Deep Learning: Architectures

Purpose: This notebook covers several common deep learning architectures. In particular, we will see architectures for:

Linear Regression as a Neural Network
Logistic Regression as a Neural Network
Deep Learning Neural Networks
Recurrent Neural Network and Long Short-Term Memory Networks
Convolutional Neural Networks
Autoencoders

We’ll also discuss use-cases for each of these types of network.

About this Notebook

I intend for this topic (and the next one) to be in-class discussions. As such, the prepared notes here will be quite limited.

Generating Toy Data

We’ll generate a toy data set that includes both a numerical and categorical response variable along with three predictors.

x1	x2	x3	num_response	cat_response
2.3081028	7.366398	6.275836	74.77727	0
4.9467855	2.757787	4.292854	28.64206	0
9.2832849	2.346415	6.118673	51.60359	1
1.1983868	7.885522	1.904544	82.59721	0
9.4410272	1.517296	0.182168	52.30417	1
0.9818792	4.189278	3.793543	47.82695	0

Linear Regression as a Neural Network

Linear regression can be achieved as a neural network with no hidden layers. It will have an input layer with a node for each of the available predictors and a single output node. Each of the input nodes will be linked to the output node via a weighted edge whose weight is the linear regression coefficient for that predictor. There will also be a bias which serves as the linear regression intercept.

Notice that the weightings on the edges of the network are the same as the learned coefficients for the corresponding linear regression model. Indeed, we’ll fit the linear regressor using {tidymodels} and examine its coefficients.

term	estimate	std.error	statistic	p.value
(Intercept)	24.9898479	0.3028626	82.5121574	0.0000000
x1	-0.0061934	0.0332745	-0.1861294	0.8523471
x2	4.9890067	0.0331808	150.3582597	0.0000000
x3	0.0094713	0.0330095	0.2869271	0.7741741

Logistic Regression as a Neural Network

Similar to linear regression, logistic regression can be achieved as a neural network. There will be no hidden layers. Each predictor will be assigned a weight (coefficient), and there will be a bias (intercept).

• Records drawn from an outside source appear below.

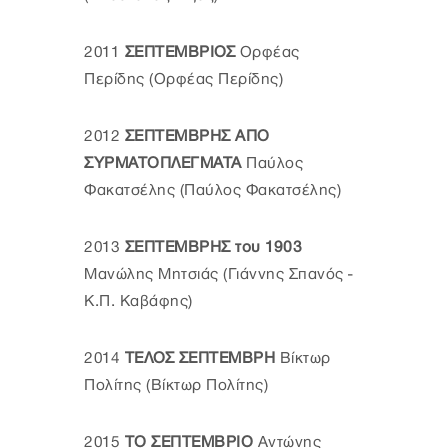
2011
ΣΕΠΤΕΜΒΡΙΟΣ
Ορφέας
Περίδης (Ορφέας Περίδης)
2012
ΣΕΠΤΕΜΒΡΗΣ ΑΠΟ
ΣΥΡΜΑΤΟΠΛΕΓΜΑΤΑ
Παύλος
Φακατσέλης (Παύλος Φακατσέλης)
2013
ΣΕΠΤΕΜΒΡΗΣ του 1903
Μανώλης Μητσιάς (Γιάννης Σπανός -
Κ.Π. Καβάφης)
2014
ΤΕΛΟΣ ΣΕΠΤΕΜΒΡΗ
Βίκτωρ
Πολίτης (Βίκτωρ Πολίτης)
2015
ΤΟ ΣΕΠΤΕΜΒΡΙΟ
Αντώνης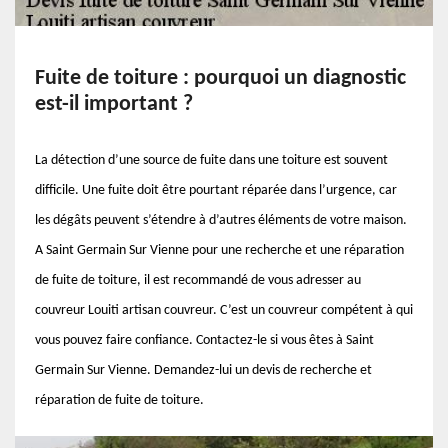
Fuite de toiture : pourquoi un diagnostic
est-il important ?
La détection d’une source de fuite dans une toiture est souvent
difficile. Une fuite doit être pourtant réparée dans l’urgence, car
les dégâts peuvent s’étendre à d’autres éléments de votre maison.
A Saint Germain Sur Vienne pour une recherche et une réparation
de fuite de toiture, il est recommandé de vous adresser au
couvreur Louiti artisan couvreur. C’est un couvreur compétent à qui
vous pouvez faire confiance. Contactez-le si vous êtes à Saint
Germain Sur Vienne. Demandez-lui un devis de recherche et
réparation de fuite de toiture.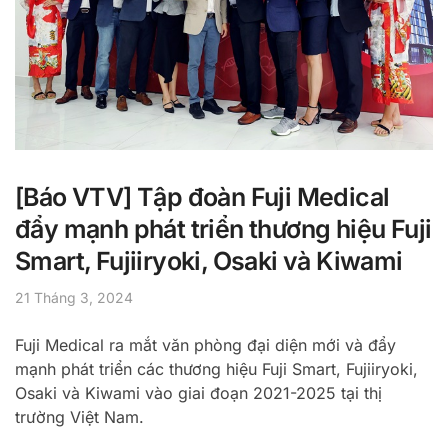
[Báo VTV] Tập đoàn Fuji Medical
đẩy mạnh phát triển thương hiệu Fuji
Smart, Fujiiryoki, Osaki và Kiwami
21 Tháng 3, 2024
Fuji Medical ra mắt văn phòng đại diện mới và đẩy
mạnh phát triển các thương hiệu Fuji Smart, Fujiiryoki,
Osaki và Kiwami vào giai đoạn 2021-2025 tại thị
trường Việt Nam.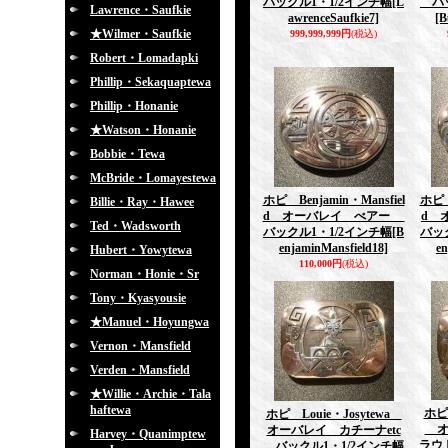
バックル1・1/2インチ幅
[L
バッ
Lawrence・Saufkie
awrenceSaufkie7]
[B
★Wilmer・Saufkie
999,999,999円
(税込)
Robert・Lomadapki
Phillip・Sekaquaptewa
Phillip・Honanie
★Watson・Honanie
Bobbie・Tewa
McBride・Lomayestewa
ホピ Benjamin・Mansfiel
ホピ B
Billie・Ray・Hawee
d オーバレイ べアー
d 
Ted・Wadsworth
バックル1・1/2インチ幅
[B
バッ
enjaminMansfield18]
en
Hubert・Yowytewa
110,000円
(税込)
Norman・Honie・Sr
Tony・Kyasyousie
★Manuel・Hoyungwa
Vernon・Mansfield
Verden・Mansfield
★Willie・Archie・Tala
haftewa
ホピ 
ホピ Louie・Josytewa
オ
オーバレイ カチーナetc
Harvey・Quanimptew
ラウド
バックル1・1/2インチ幅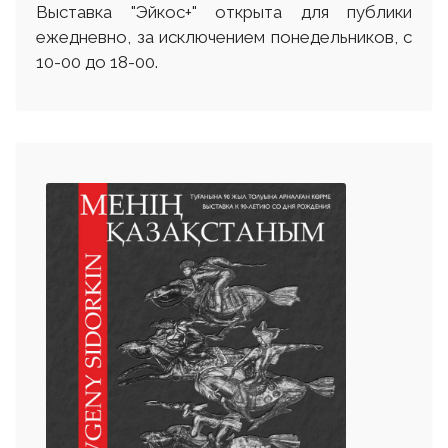
Выставка "Эйкос+" открыта для публики
ежедневно, за исключением понедельников, с
10-00 до 18-00.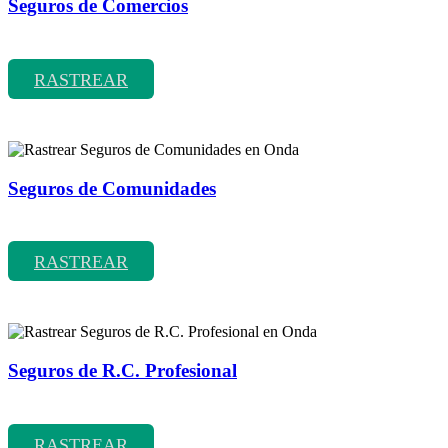
Seguros de Comercios
Rastrear coberturas y precios de seguros de Comercios
RASTREAR
Seguros de Comunidades
Rastrear coberturas y precios de seguros de Comunidades
RASTREAR
Seguros de R.C. Profesional
Rastrear coberturas y precios de seguros de R.C. Profesional
RASTREAR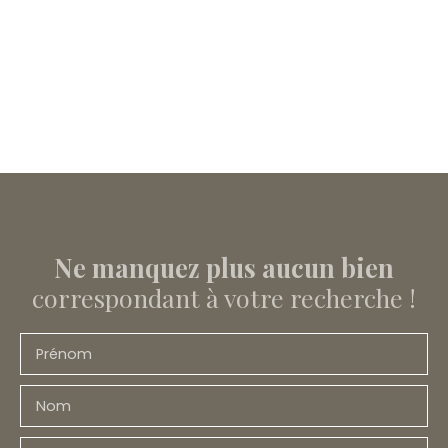
Ne manquez plus aucun bien
correspondant à votre recherche !
Prénom
Nom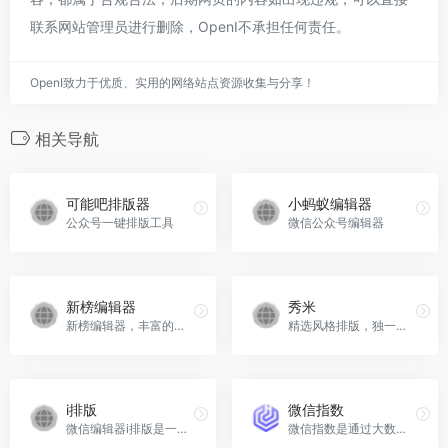
联系网站管理员进行删除，OpenI不承担任何责任。
OpenI致力于优质、实用的网络站点资源收集与分享！
相关导航
可能吧排版器
小蚂蚁编辑器
公众号一键排版工具
微信公众号编辑器
新榜编辑器
秀米
新榜编辑器，丰富的样式和模板、海量的在线图片搜索，一键同步多平台，还有大量爆文供你参考。
精选风格排版，独一无二的排版方式
i排版
微信指数
微信编辑器i排版是一款排版效率高、界面简洁、样式原创设计的微信排版工具，支持全文编辑，实时预览、一键样式、一键添加签名的微信图文编辑器。短短三分钟，排好一篇微信图文。
微信指数是通过大数据分析反映关键词或主题在微信平台上的热度趋势工具。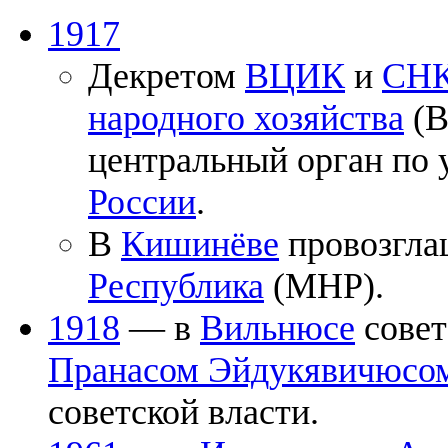
1917
Декретом
ВЦИК
и
СН
народного хозяйства
(В
центральный орган по
России
.
В
Кишинёве
провозгл
Республика
(МНР).
1918
— в
Вильнюсе
совет
Пранасом Эйдукявичюсо
советской власти.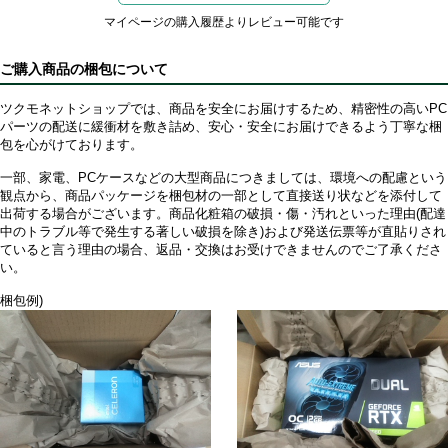
マイページの購入履歴よりレビュー可能です
ご購入商品の梱包について
ツクモネットショップでは、商品を安全にお届けするため、精密性の高いPC
パーツの配送に緩衝材を敷き詰め、安心・安全にお届けできるよう丁寧な梱
包を心がけております。
一部、家電、PCケースなどの大型商品につきましては、環境への配慮という
観点から、商品パッケージを梱包材の一部として直接送り状などを添付して
出荷する場合がございます。商品化粧箱の破損・傷・汚れといった理由(配達
中のトラブル等で発生する著しい破損を除き)および発送伝票等が直貼りされ
ていると言う理由の場合、返品・交換はお受けできませんのでご了承くださ
い。
梱包例)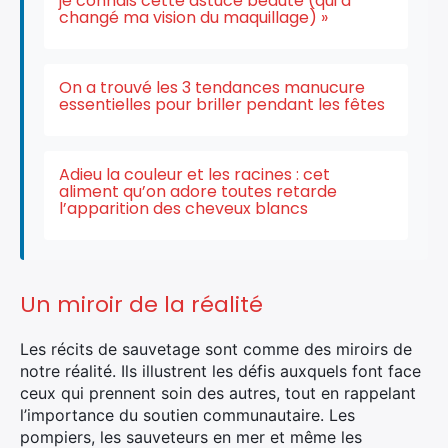
je connais cette astuce beauté (qui a
changé ma vision du maquillage) »
On a trouvé les 3 tendances manucure
essentielles pour briller pendant les fêtes
Adieu la couleur et les racines : cet
aliment qu’on adore toutes retarde
l’apparition des cheveux blancs
Un miroir de la réalité
Les récits de sauvetage sont comme des miroirs de
notre réalité. Ils illustrent les défis auxquels font face
ceux qui prennent soin des autres, tout en rappelant
l’importance du soutien communautaire. Les
pompiers, les sauveteurs en mer et même les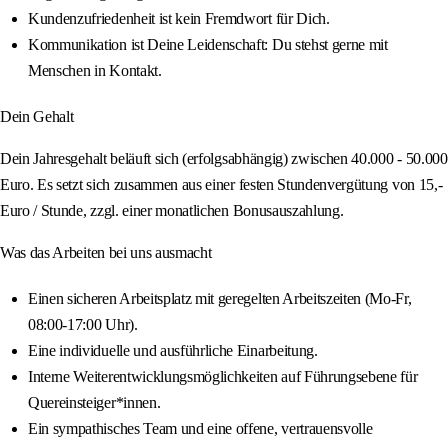
Kundenzufriedenheit ist kein Fremdwort für Dich.
Kommunikation ist Deine Leidenschaft: Du stehst gerne mit
Menschen in Kontakt.
Dein Gehalt
Dein Jahresgehalt beläuft sich (erfolgsabhängig) zwischen 40.000 - 50.000
Euro. Es setzt sich zusammen aus einer festen Stundenvergütung von 15,-
Euro / Stunde, zzgl. einer monatlichen Bonusauszahlung.
Was das Arbeiten bei uns ausmacht
Einen sicheren Arbeitsplatz mit geregelten Arbeitszeiten (Mo-Fr,
08:00-17:00 Uhr).
Eine individuelle und ausführliche Einarbeitung.
Interne Weiterentwicklungsmöglichkeiten auf Führungsebene für
Quereinsteiger*innen.
Ein sympathisches Team und eine offene, vertrauensvolle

Again, this network is the same as the corresponding logistic regression model. We can verify this by fitting that model using {tidymodels} and viewing the fitted coefficients.

term	estimate	std.error	statistic	p.value
(Intercept)	-0.0331366	0.0704517	-0.4703453	0.6381084
x1	0.2224139	0.0084865	26.2078822	0.0000000
x2	-0.3326046	0.0088907	-37.4104458	0.0000000
x3	-0.0038466	0.0079976	-0.4809730	0.6305357

Here the coefficients of the logistic regression model are similar but not identical the weights in the neural network. There is one additional intricacy here in how the weighted predictor values and bias are converted into a response for a neural network. There is the presence of an activation function which may perform an additional transformation prior to prediction (actually, there are likely to be lots of activation functions throughout the notebook). We’ll discuss activation functions in the next notebook.

Deep Learning Networks

The previous examples of linear regression and logistic regression as networks are useful in gaining some intuition as to what neural networks are, but they aren’t practical. Neural networks typically have at least one hidden layer – that is, a transformation layer between the input layer and the output layer. These layers can take lots of forms and they’ll largely dictate the type of network you are constructing. We’ll discuss types of layers shortly, but for now we’ll simply state that deep learning networks typically have at least two hidden layers.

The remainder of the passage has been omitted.